CORONAVIRUS

Le monde de la nuit en plein cauchemar: «Des fêtes s’organisent déjà en privé»

Le monde de la nuit en plein cauchemar: «Des fêtes s’organisent déjà en privé»

Aucune date pour savoir quand la DJ star belge Amelie Lens et ses confrères des platines reviendront mixer dans les nuits bruxelloises. (Illustration) Reporters / Photoshot

Le monde de la nuit bruxellois est au bord de l’asphyxie. Deux de ses figures de proue alertent dans une carte blanche. Alors que le CNS annonce que les boîtes ne rouvriront que fin août, le secteur prévient déjà: «il y aura des fêtes pirates».

«Nous ne pouvons plus tenir!»

Ce juin mai, le monde de la nuit a lancé un cri d’alarme. Celui-ci résonne d’autant plus fort que le CNS de ce 3 juin a confirmé ce que craignaient les acteurs de la nuit: un nouveau délai pour les boîtes et discothèques. Celles-ci ne rouvriront qu’à la fin août au plus tôt.

Alors que des dancefloors improvisés risquent de faire danser dans les parcs, les appartements, les campings ou les espaces urbains, deux figures bien connues des nuits bruxelloises alertent.

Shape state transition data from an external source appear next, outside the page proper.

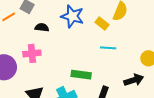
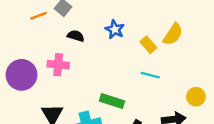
blue star: (72, 16) -> (115, 29), size x0.7

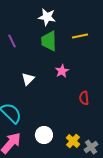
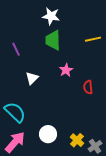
yellow line: (80, 36) -> (93, 39), moved
purple line: (12, 41) -> (16, 49), moved
red semicircle: (84, 98) -> (88, 87), moved

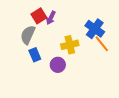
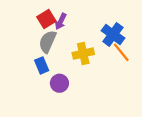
gray semicircle: (28, 35) -> (48, 42), moved
purple circle: (58, 65) -> (59, 83), moved

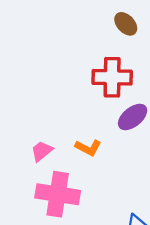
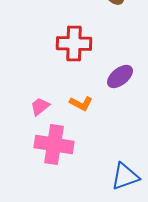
red cross: (112, 77) -> (74, 43), moved

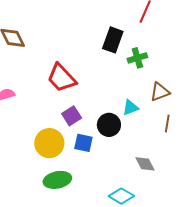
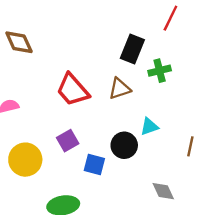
brown triangle: (160, 92) -> (120, 89), moved
purple square: (72, 116) -> (68, 141), moved
yellow circle: (49, 143) -> (25, 160), moved

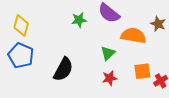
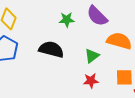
black semicircle: (63, 69) -> (51, 49), moved, turned -110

Carl De Moncharline, organisateur d’événements et patron de l’«Imperial» au centre de Bruxelles, et Lorenzo Serra, porte-parole de la toute nouvelle «Brussels by Night Federation» et entre autre cofondateur du festival électronique Listen!, rappellent que leur secteur a dû s’adapter à beaucoup de situations difficiles (attentats, normes sonores plus strictes, augmentation de la TVA, etc.) et fait aujourd’hui face à la crise du Covid-19. «La situation devient dramatique et il est temps de la prendre en compte», déclare Lorenzo Serra.

 

Nos créanciers perdent patience et les faillites sont à prévoir si nous n’avons pas une date ferme de réouverture

 

«L’idée, c’est d’être constructif et dire que c’est le moment de nous inviter à table pour voir comment on va rouvrir professionnellement, en respectant des normes qui risquent d’être obligatoires», ajoute-t-il.

Le secteur attire également l’attention sur ses difficultés financières. Beaucoup risquent leur société, mais également leurs biens privés. «Nos créanciers perdent patience et les faillites sont à prévoir si nous n’avons pas une date ferme de réouverture», déplorent les acteurs du monde de la nuit.

Par ailleurs, ils s’inquiètent d’une possible heure de fermeture des établissements à minuit, assurant que des fêtes s’organisent déjà en privé et sans contrôle. «Là où un contrôle s’opère spontanément au sein de nos établissements, qu’en sera-t-il dans la sphère privée?», s’interrogent-ils. «Penser que nos jeunes vont rentrer sagement chez eux à minuit est une utopie», écrivent-ils dans leur carte blanche.

La «Brussels by Night Federation», récemment constituée, regroupe divers clubs et organisations de soirées à Bruxelles, tels que le C12, les Jeux d’Hiver, le Fuse, le Mirano, le Spirito, Play Label Records, La Cabane, le Jalousy, le Vertigo ou encore les Halles Saint-Géry.